Il 29 luglio 1983, esattamente quarant’anni fa, veniva ucciso il giudice Rocco Chinnici. Come poi avvenne anche per Falcone e Borsellino, la mafia per eliminarlo utilizzò chili di tritolo, colpendo in grande, colpendo nel mucchio. Azioni anche dimostrative che in realtà rivelano la pochezza di questa gentaglia, che pur di raggiungere il proprio scopo non bada al valore della vita di vittime inconsapevoli.
Accanto al magistrato furono ritrovati i corpi di due agenti di scorta, il maresciallo dei Carabinieri Mario Trapassi, l’appuntato Salvatore Bartolotta e anche Stefano Li Sacchi, il portiere dello stabile in cui Chinnici viveva. Si salvò solo l’autista, Giovanni Paparcuri, comunque gravemente ferito.

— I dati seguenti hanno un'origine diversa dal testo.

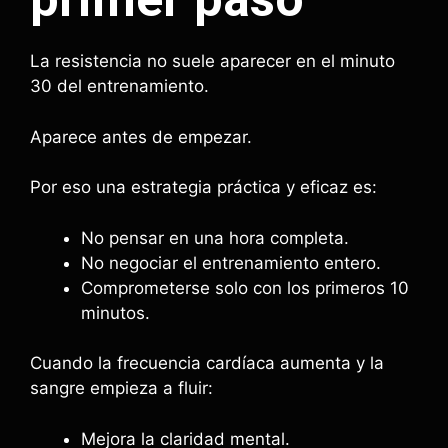
La resistencia no suele aparecer en el minuto
30 del entrenamiento.
Aparece antes de empezar.
Por eso una estrategia práctica y eficaz es:
No pensar en una hora completa.
No negociar el entrenamiento entero.
Comprometerse solo con los primeros 10
minutos.
Cuando la frecuencia cardíaca aumenta y la
sangre empieza a fluir:
Mejora la claridad mental.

L’idea sopravvissuta alla morte di Rocco Chinnici è l’istituzione di un pool antimafia. Il giudice aveva chiaro che l’isolamento di chi lotta contro la mafia espone all’annientamento, alla vulnerabilità, all’oblio, poiché se ad indagare è una sola persona rimane molto esposta al rischio di attentati e se uccisa, con lei si finisce per seppellire anche la portata delle sue indagini. Un’ idea che si rivelerà fondamentale nella lotta alla criminalità organizzata, come l’intuizione di dover coinvolgere e rendere consapevoli le nuove generazioni “Parlare ai giovani, alla gente, raccontare chi sono e come si arricchiscono i mafiosi (…) fa parte dei doveri di un giudice. Senza una nuova coscienza, noi, da soli, non ce la faremo mai”.